Our survey also asked respondents about the presence of the same attributes from the conjoint survey in their own actual neighbourhoods. Comparing the two responses allowed us to determine how closely residents’ actual neighbourhoods correspond to their ideal neighbourhoods. We created a metric that measured this difference between ideal and actual, which ended up giving us a number of insights. In our study, residents of the lower SES communities perceived their own neighbourhoods to be substantially further from their ideal, compared to residents of the higher SES communities who live in neighbourhoods that more closely resemble their ideal neighbourhood. Though neighbourhood aspirations are similar across these contexts, the degree to which actual neighbourhoods permit residents to realize these ideals is not.

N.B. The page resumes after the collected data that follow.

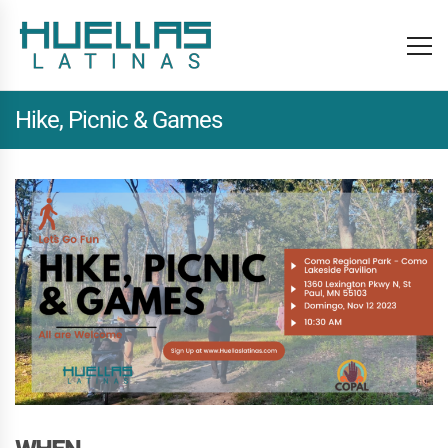
Hike, Picnic & Games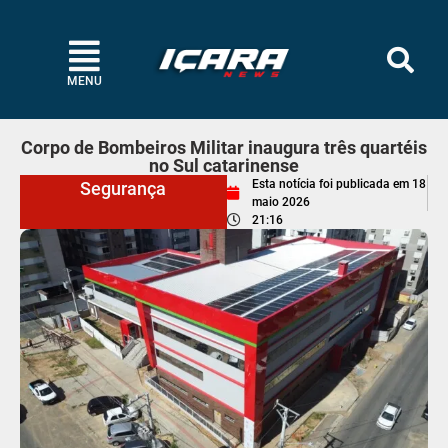
MENU
Corpo de Bombeiros Militar inaugura três quartéis
no Sul catarinense
Esta notícia foi publicada em
18
Segurança
maio 2026
21:16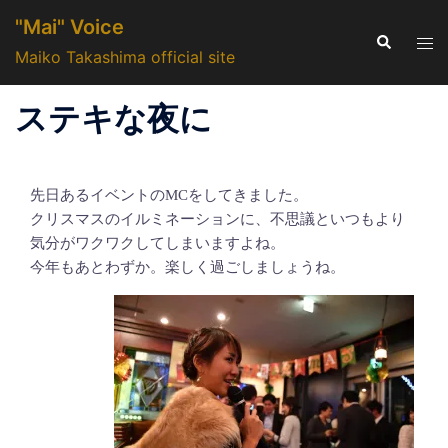
コ
"Mai" Voice
ン
検
ト
索
Maiko Takashima official site
テ
グ
ン
ル
ステキな夜に
ツ
メ
へ
ニ
ス
ュ
キ
先日あるイベントのMCをしてきました。
ー
ッ
クリスマスのイルミネーションに、不思議といつもより
気分がワクワクしてしまいますよね。
プ
今年もあとわずか。楽しく過ごしましょうね。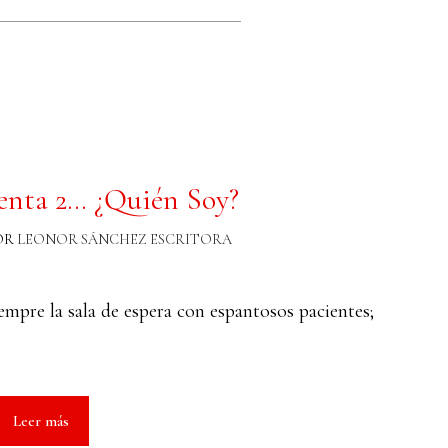
enta 2… ¿Quién Soy?
OR
LEONOR SÁNCHEZ ESCRITORA
mpre la sala de espera con espantosos pacientes;
Leer más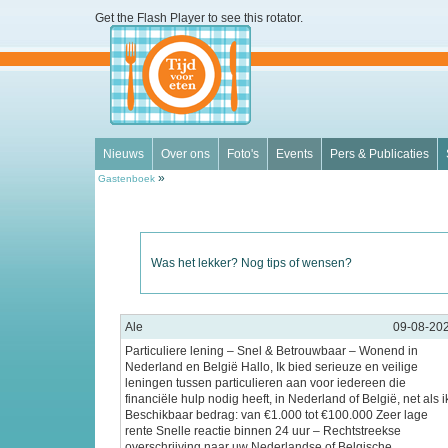
Get the Flash Player
to see this rotator.
Nieuws
Over ons
Foto's
Events
Pers & Publicaties
»
Gastenboek
Was het lekker? Nog tips of wensen?
Ale
09-08-20
Particuliere lening – Snel & Betrouwbaar – Wonend in
Nederland en België Hallo, Ik bied serieuze en veilige
leningen tussen particulieren aan voor iedereen die
financiële hulp nodig heeft, in Nederland of België, net als i
Beschikbaar bedrag: van €1.000 tot €100.000 Zeer lage
rente Snelle reactie binnen 24 uur – Rechtstreekse
overschrijving naar uw Nederlandse of Belgische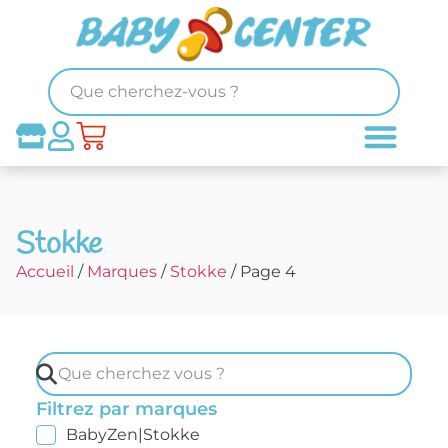
Stokke
Accueil
/
Marques
/
Stokke
/ Page 4
Filtrez par marques
BabyZen|Stokke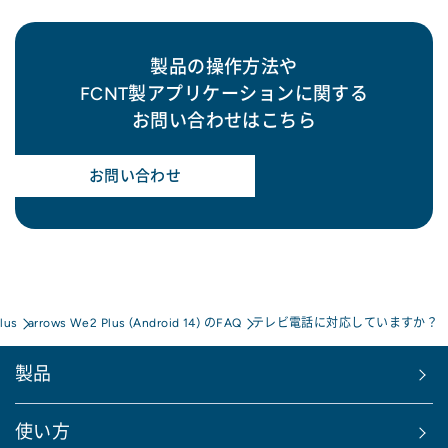
製品の操作方法や
FCNT製アプリケーションに関する
お問い合わせはこちら
お問い合わせ
lus
arrows We2 Plus (Android 14) のFAQ
テレビ電話に対応していますか？
製品
使い方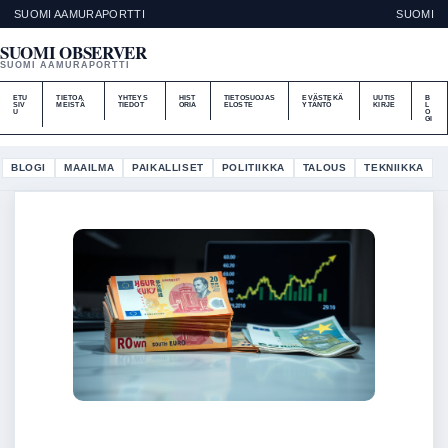
SUOMI AAMURAPORTTI
SUOMI
SUOMI OBSERVER
SUOMI AAMURAPORTTI
ETU
TIETOA
YHTEYS
HIST
TIETOSUOJAS
EVÄSTEKÄ
UUTIS
B
SIV
MEISTÄ
TIEDOT
ORIA
ELOSTE
YTÄNTÖ
KIRJE
L
U
O
GI
BLOGI
MAAILMA
PAIKALLISET
POLITIIKKA
TALOUS
TEKNIIKKA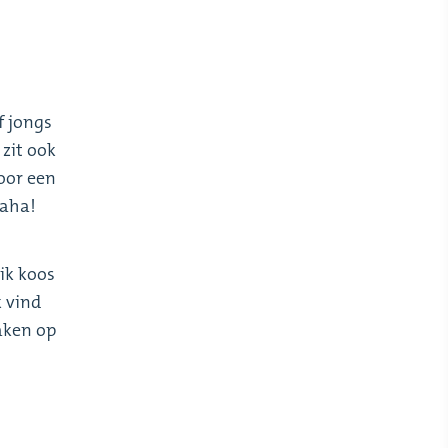
f jongs
zit ook
voor een
haha!
ik koos
k vind
aken op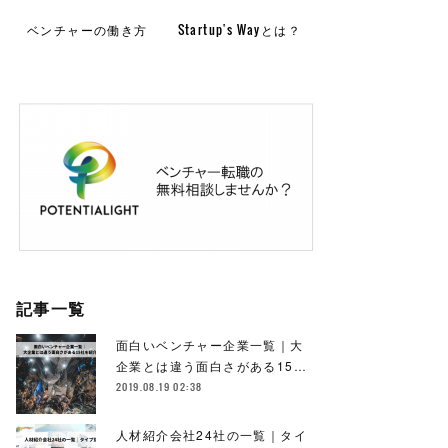
ベンチャーの働き方
Startup's Wayとは？
記事一覧
面白いベンチャー企業一覧｜大
企業とは違う面白さがある15…
2019.08.19 02:38
人材紹介会社24社の一覧｜タイ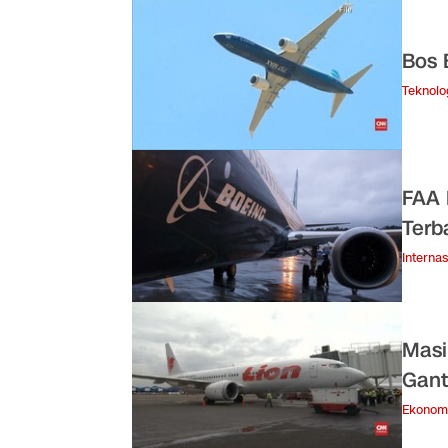
Bos 
Teknolo
FAA 
Terb
Internas
Masi
Gant
Ekonom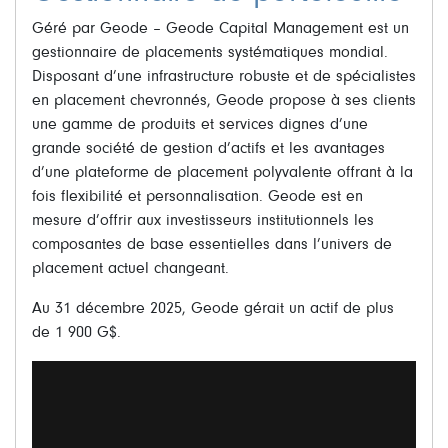
Géré par Geode – Geode Capital Management est un
gestionnaire de placements systématiques mondial.
Disposant d’une infrastructure robuste et de spécialistes
en placement chevronnés, Geode propose à ses clients
une gamme de produits et services dignes d’une
grande société de gestion d’actifs et les avantages
d’une plateforme de placement polyvalente offrant à la
fois flexibilité et personnalisation. Geode est en
mesure d’offrir aux investisseurs institutionnels les
composantes de base essentielles dans l’univers de
placement actuel changeant.
Au 31 décembre 2025, Geode gérait un actif de plus
de 1 900 G$.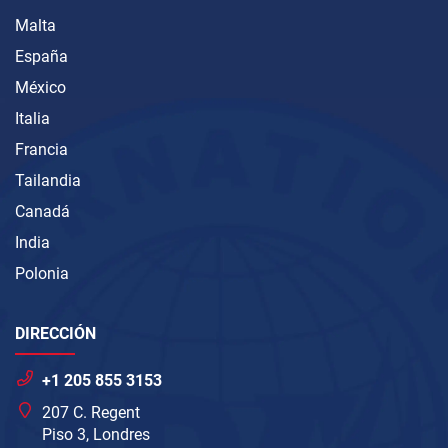
Malta
España
México
Italia
Francia
Tailandia
Canadá
India
Polonia
DIRECCIÓN
+1 205 855 3153
207 C. Regent
Piso 3, Londres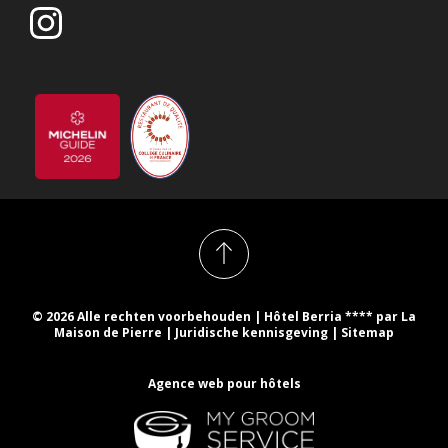
© 2026 Alle rechten voorbehouden | Hôtel Berria **** par La
Maison de Pierre |
Juridische kennisgeving
|
Sitemap
Agence web pour hôtels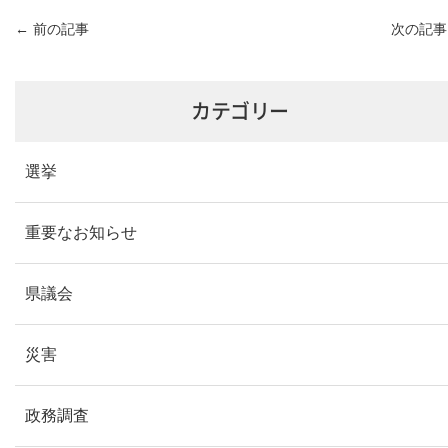
←
前の記事
次の記
カテゴリー
選挙
重要なお知らせ
県議会
災害
政務調査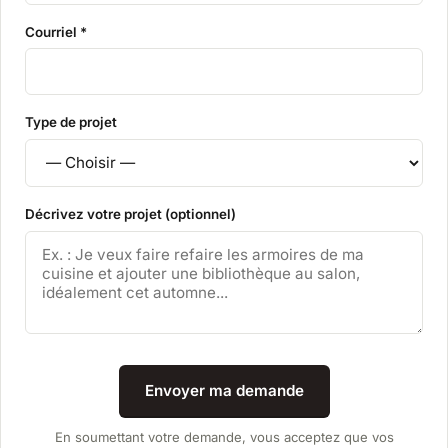
Courriel *
Type de projet
Décrivez votre projet (optionnel)
Envoyer ma demande
En soumettant votre demande, vous acceptez que vos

As one’s actual neighbourhood grows farther from one’s ideal, overall neighbourhood satisfaction, self-reported health, and confidence in civic institutions all substantially decline. In fact, these consequences flowing from the gap between one’s actual neighbourhood and one’s ideal neighbourhood were some of the strongest we observed in our research. This underscores the crucial importance of resident priorities for local policy: residents’ beliefs about how their neighbourhoods align with their values and priorities has material significance in a number of areas that impact overall satisfaction with their communities and ultimately their health.